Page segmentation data
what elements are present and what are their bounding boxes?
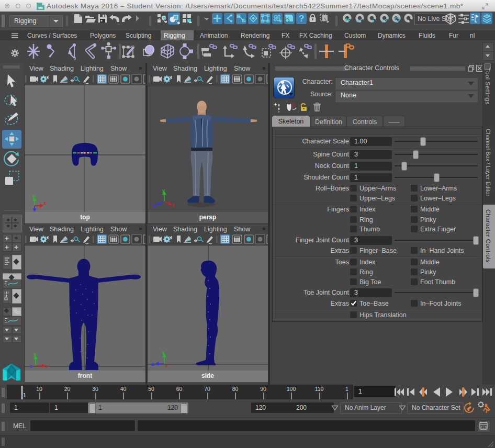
svg-text:x: x	[165, 363, 168, 368]
svg-text:z: z	[30, 364, 32, 369]
svg-text:{;}: {;}	[480, 425, 487, 430]
svg-text:x: x	[43, 200, 46, 206]
svg-text:y: y	[32, 194, 35, 199]
svg-text:y: y	[33, 352, 36, 357]
svg-text:x: x	[172, 203, 175, 208]
svg-text:x: x	[46, 364, 48, 369]
svg-text:z: z	[154, 203, 156, 208]
svg-text:MB: MB	[38, 6, 43, 9]
svg-text:y: y	[162, 350, 165, 355]
svg-text:z: z	[152, 362, 154, 367]
svg-text:y: y	[162, 189, 165, 193]
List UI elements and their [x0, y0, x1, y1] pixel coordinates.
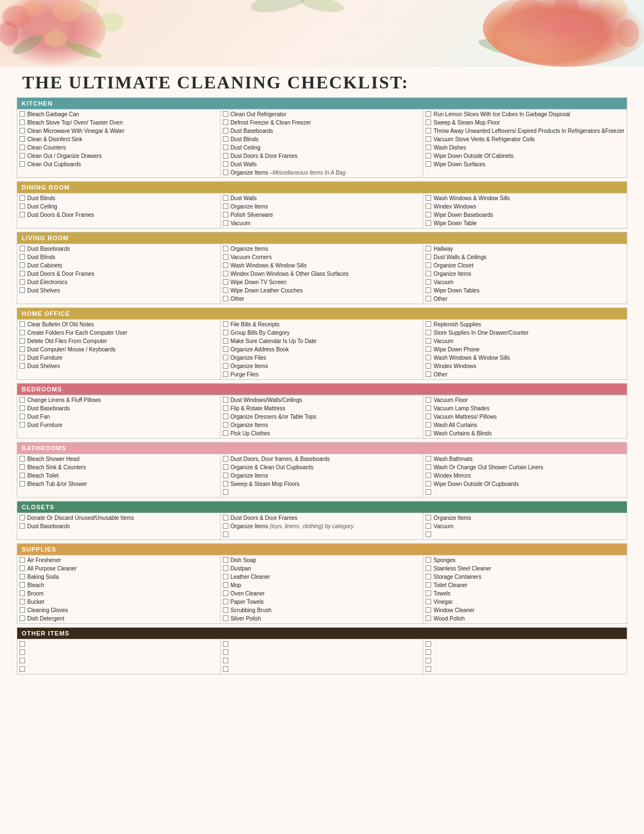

**To do**
Each entry above is to be restated exactly, without its images.

**Solution**
what elements are present and what are their bounding boxes?
svg-text:x: x	[165, 363, 168, 368]
svg-text:z: z	[30, 364, 32, 369]
svg-text:{;}: {;}	[480, 425, 487, 430]
svg-text:x: x	[43, 200, 46, 206]
svg-text:y: y	[32, 194, 35, 199]
svg-text:y: y	[33, 352, 36, 357]
svg-text:x: x	[172, 203, 175, 208]
svg-text:x: x	[46, 364, 48, 369]
svg-text:z: z	[154, 203, 156, 208]
svg-text:MB: MB	[38, 6, 43, 9]
svg-text:y: y	[162, 350, 165, 355]
svg-text:z: z	[152, 362, 154, 367]
svg-text:y: y	[162, 189, 165, 193]
List UI elements and their [x0, y0, x1, y1] pixel coordinates.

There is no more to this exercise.